Photo Courtesy of Lesley White
Senator Joe Manchin and FCC Commissioner Jessica Rosenworcel spoke to upperclassmen in an approximately 45-minute assembly.
A handful of members of the community also attended including many civic and elected government leaders.
“Your voice is important,” Manchin told those in attendance. He repeatedly acknowledged that the internet and broadband coverage maps were wrong, and he polled students about their connectivity issues. He acknowledged that there was a serious problem and flaw with the maps, and he said he wanted to tackle the problem.
LCHS students agreed with his concerns by a large showing of hands to the questions he asked.
The majority of students raised their hands that they regularly experience connectivity issues in Lewis County. He told those attending that the maps that show 100 percent of WV covered were “wrong.”
FCC Commissioner Rosenworcel said she wanted to correct the problem with the map, and she encouraged all students to take the “internet speed test”. Senator Manchin went further to encourage all those with internet and broadband issues to contact the FCC or write letters of concern. He said he would get the information, statistics and issues to the FCC Chairman.
“You can change West Virginia by getting involved,” Manchin said. He said he wanted LC students to take the lead on this problem because not being connected was going to be detrimental to our youth’s future.
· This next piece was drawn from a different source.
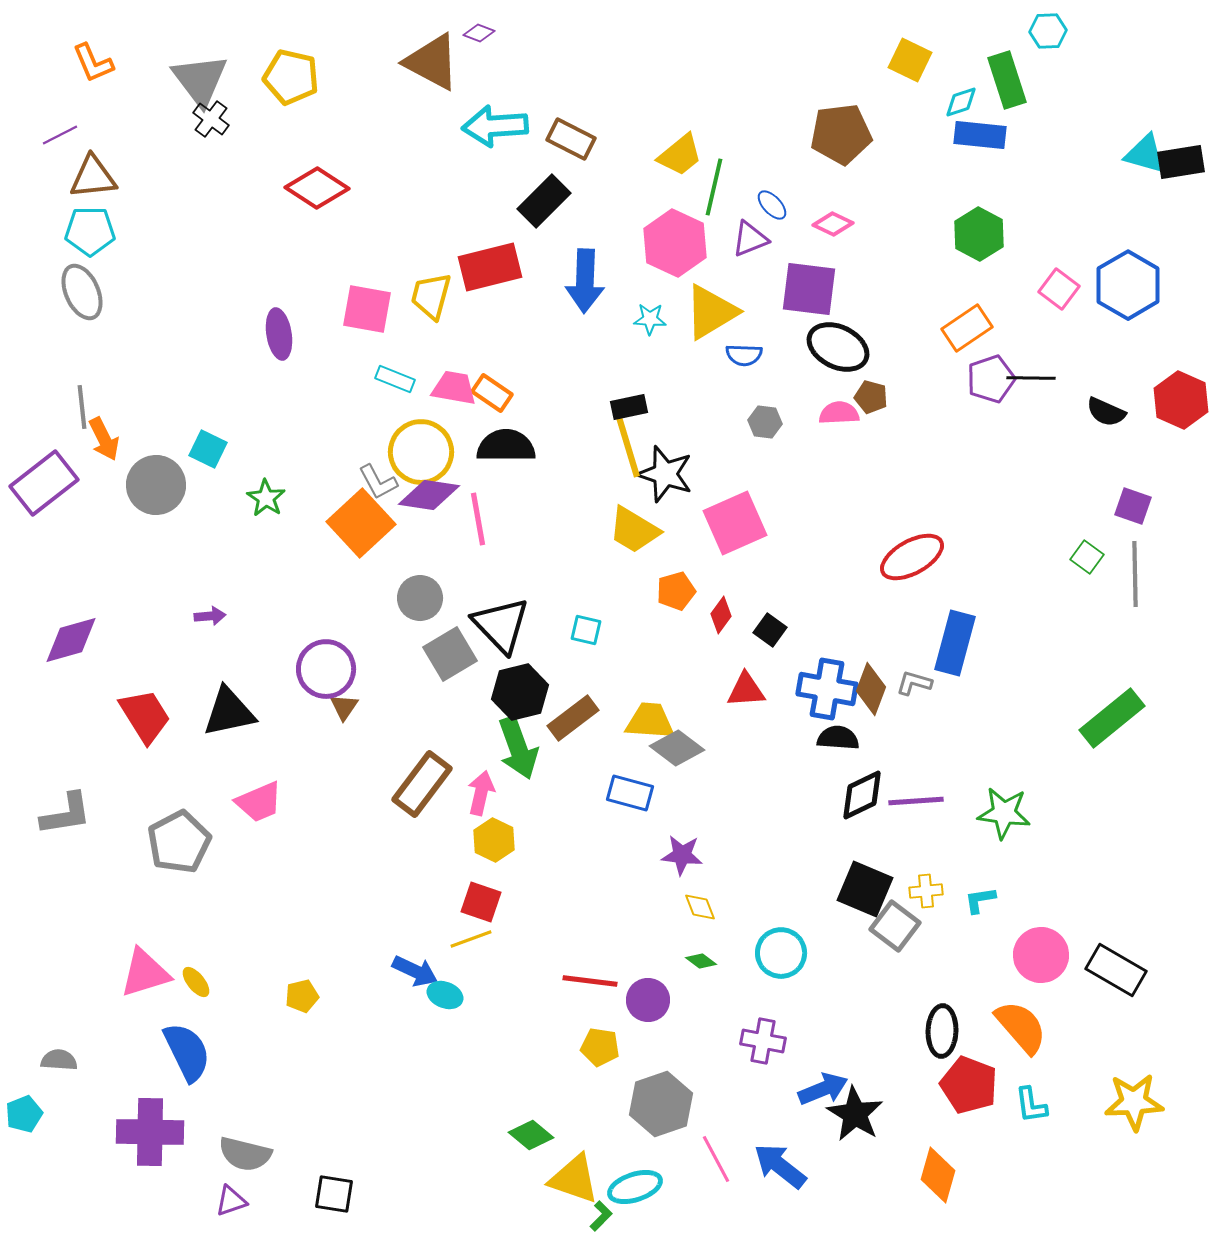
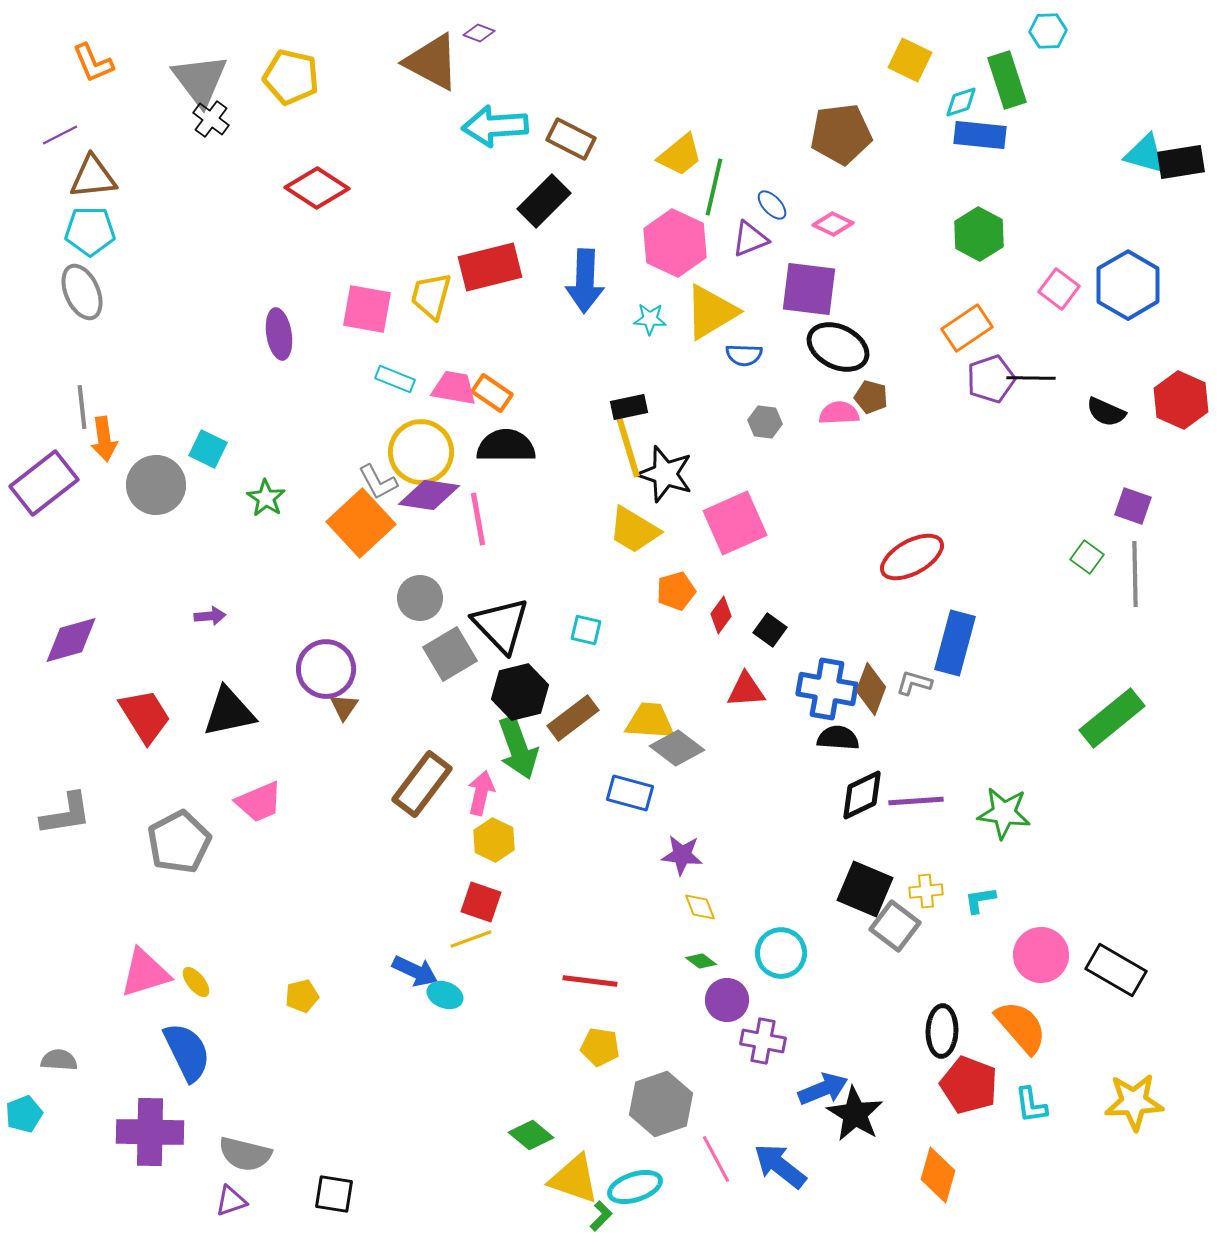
orange arrow at (104, 439): rotated 18 degrees clockwise
purple circle at (648, 1000): moved 79 px right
“If you can’t connect, you can’t compete,” Manchin told those in attendance. Mr. Steven Paugh, a longtime LC citizen, agrees. He said that connectivity is also a problem in the workplace, and many WV communities are at a disadvantage because of the lack of an effective broadband system.
Students had the opportunity to ask questions to Senator Manchin. Students were polled during last week’s advisory about internet and broadband and all students who had a question or concern were encouraged by teachers to ask questions during the assembly.
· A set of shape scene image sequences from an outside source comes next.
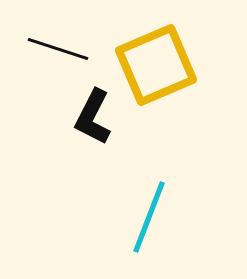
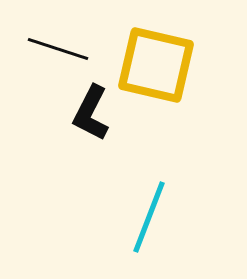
yellow square: rotated 36 degrees clockwise
black L-shape: moved 2 px left, 4 px up
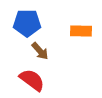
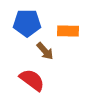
orange rectangle: moved 13 px left
brown arrow: moved 5 px right
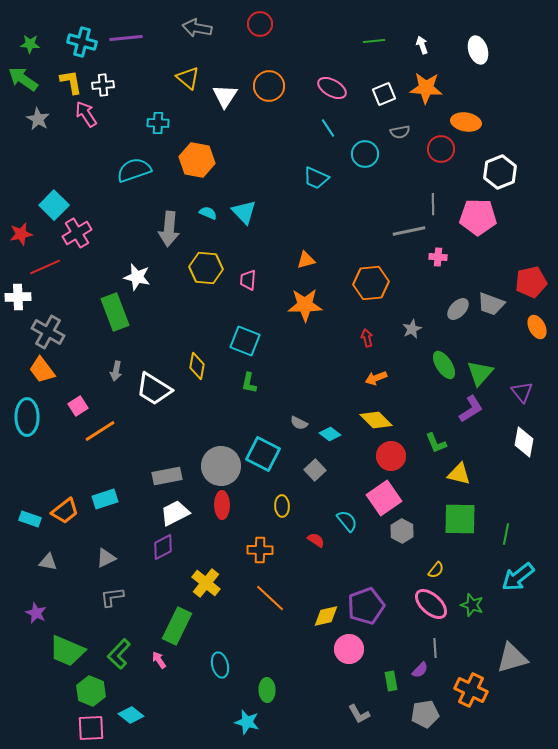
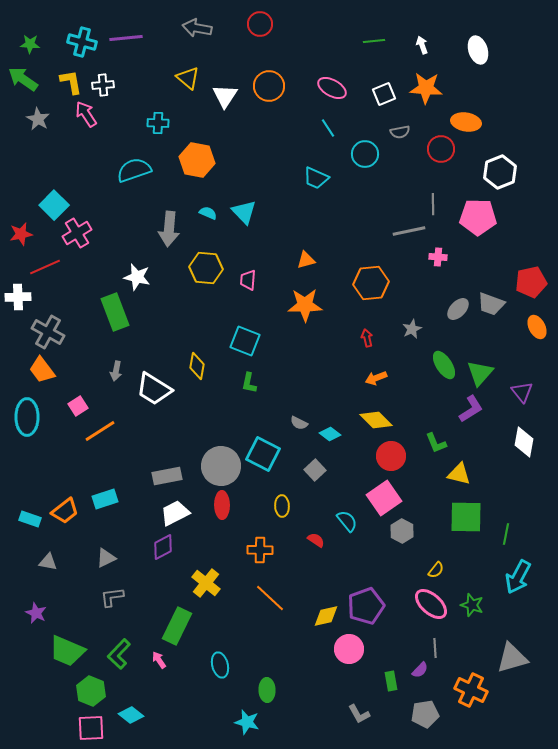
green square at (460, 519): moved 6 px right, 2 px up
cyan arrow at (518, 577): rotated 24 degrees counterclockwise
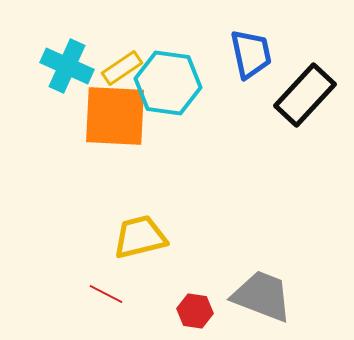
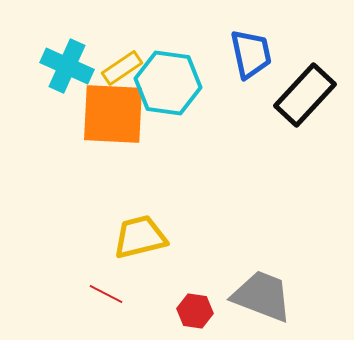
orange square: moved 2 px left, 2 px up
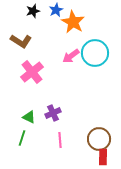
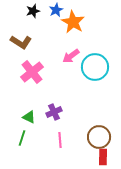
brown L-shape: moved 1 px down
cyan circle: moved 14 px down
purple cross: moved 1 px right, 1 px up
brown circle: moved 2 px up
Though most students thought they could only ask questions about internet and broadband issues, Manchin opened up the floor to any question.
LCHS Students took advantage of it asking questions about the “dark web,” test scores, class size, union affiliation, and computer access. A member of the community even held up a piece of wiring as he explained his frustration about having a business relying on wiring that would not work.
Both Manchin and Rosenworcel agreed that it was frustrating and hoped that Lewis County could be part of the solution by participating in internet speed tests. Manchin said he saw it first-hand as he traveled to Lewis County as he tried to use his phone. Commissioner Rosenworcel shook her head in agreement.
Manchin also took time to talk to students about some of the issues facing the United States. He talked about the country being divided between political parties. He also addressed the rise of use of e-cigarettes and vaping and encouraged students to make solid choices.
The assembly ended with Junior Vincent Snuffer asking Manchin about his football loyalty as the hometown Minutemen were traveling to Senator Manchin’s home county and school, North Marion. Manchin said he hoped the game would end in a “tie”, but he did hold up a shirt and a foam LC finger.
Following the assembly, Manchin and Rosenworcel met with LC Commissioners Agnes Queen and Rod Wyman as well as other local officials. He also spoke to members of the community and media.
He then met with a smaller group of students in the library.
The history department helped organize the event with teachers tallying student responses, organizing the assembly, and providing refreshments and a press conference following the assembly.
YLA, Young Democrats, Young Republicans and journalism students attended the event.
LCHS Pro-Start students helped prepare and serve the refreshments.
To participate in the broadband test, Senator Manchin asked students and community members to do several tests.
The website is www.broadbandwv.wv.gov.
Letters can be emailed to Sen. Minchin at [email protected]
Sen. Manchin said he would take all correspondence and findings to the FCC.